I then suggested that they pursue the policies recommended by Timothy Lynch and myself in the Cato Handbook for Policymakers:

● repeal the Controlled Substances Act of 1970,

● repeal the federal mandatory minimum sentences and the federal sentencing guidelines,

● direct the administration not to interfere with the implementation of state initiatives that allow for the medical use of marijuana, and

● shut down the Drug Enforcement Administration.

Suspecting that the administration despite being headed a young president who in 2004 had declared the war on drugs an “utter failure” and advocated the decriminalization of marijuana, would not adopt my proposals, I went on to recommend a few mildly ameliorative reforms: stop federal lobbying in state initiative campaigns, stop federal raids on medical marijuana dispensaries and other interference with state policy choices, and stop the Pentagon from giving military equipment to local police forces.

I must admit, though, that the other think tank analysts at the meeting, both liberal and conservative, offered the sorts of proposals for more social workers and more transition programs and more doctors that seem to have ended up in the “new” proposal. Perhaps I should have come up with a couple of proposals that would have cost more money rather than less.

Life under Prohibition

Washington, D.C., has the highest percentage of marijuana smokers in the nation, reports the Washington Post. “More than 11 percent of Washingtonians older than 26 reported smoking marijuana in the past year – the highest percentage of any state in the nation, according to a 2007 survey by the U.S. Substance Abuse and Mental Health Services Administration.”

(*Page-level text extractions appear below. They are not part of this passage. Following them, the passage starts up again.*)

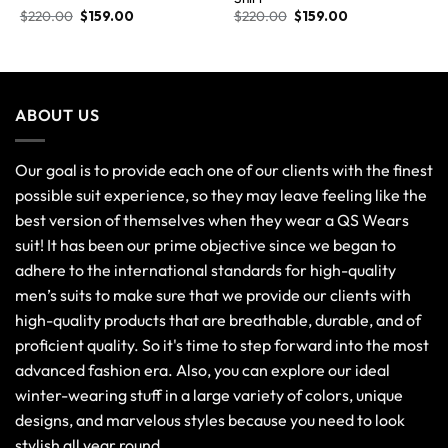
$
220.00
$
159.00
$
220.00
$
159.00
ABOUT US
Our goal is to provide each one of our clients with the finest
possible suit experience, so they may leave feeling like the
best version of themselves when they wear a QS Wears
suit! It has been our prime objective since we began to
adhere to the international standards for high-quality
men’s suits to make sure that we provide our clients with
high-quality products that are breathable, durable, and of
proficient quality. So it's time to step forward into the most
advanced fashion era. Also, you can explore our ideal
winter-wearing stuff in a large variety of colors, unique
designs, and marvelous styles because you need to look
stylish all year round.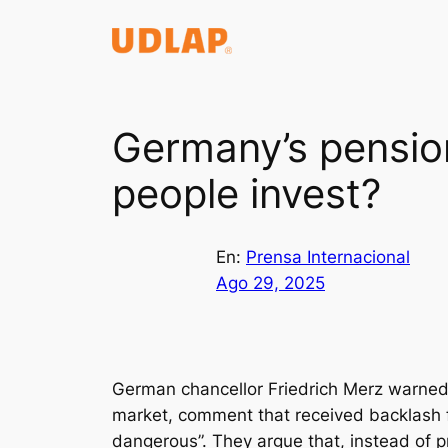
Saltar
al
contenido
Germany’s pensio
people invest?
En:
Prensa Internacional
Ago 29, 2025
German chancellor Friedrich Merz warned 
market, comment that received backlash fr
dangerous”. They argue that, instead of 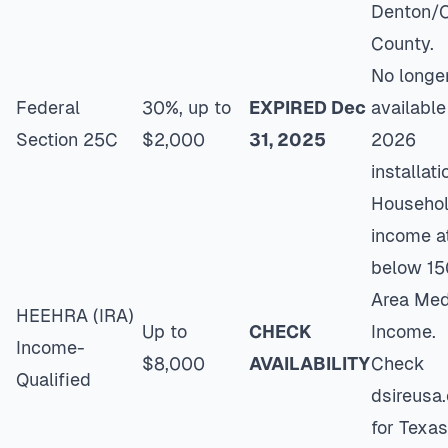
Denton/C
County.
No longe
Federal
30%, up to
EXPIRED Dec
available
Section 25C
$2,000
31, 2025
2026
installati
Househo
income a
below 1
Area Med
HEEHRA (IRA)
Up to
CHECK
Income.
Income-
$8,000
AVAILABILITY
Check
Qualified
dsireusa.
for Texas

Is that a problem? Well, back around 1990 a satirical revue described the city government as “the nation’s first work-free drug zone.” But the people described in the Post article seem to work pretty hard, as scientists, businessmen, and so on.

One problem is inadvertently described by D.C. Assistant Police Chief Peter Newsham:

“People don’t feel marijuana is dangerous, but it is, because of the way it is sold,” he said. “We frequently recover weapons when serving search warrants associated with the sale of marijuana.”

Exactly. Because marijuana is illegal, it’s not sold by kindly old liquor store owners. It’s distributed by people who are by definition criminal and who tend to engage in criminal behavior to protect their markets.

Its illegal distribution also accounts for another phenomenon that the Post notes:

Teenagers in parts of the city said they can buy pot more easily than beer or cigarettes.

Legal products, for sale to adults only, are harder for teenagers to obtain than a product that is illegal for everyone. Maybe it’s time to rethink the success of drug prohibition.

A Dubious Record in Mexico’s Drug War

In 2008, there were some 6,300 drug war killings in Mexico, double that of the previous year. El Universal newspaper in Mexico reports that deaths related to the drug war have just surpassed 7,000 since the beginning of 2009, with more than 1000 of those homicides in the last 48 days. That’s a daily rate of 21.3 deaths for the year.

Drug traffickers have long operated in Mexico, but the rise in drug violence is a direct result of President Calderon’s all out war on the drug trade, which he announced upon coming into office December 2006. Annual drug war deaths have more than tripled since then. As Washington starts to spend the bulk of the $1.3 billion Merida Initiative to help Mexico fight drugs (Washington has spent $24 million so far), we can expect the violence to continue increasing. (For a review of Mexico’s futile war on drugs, see Ted Carpenter’s study.)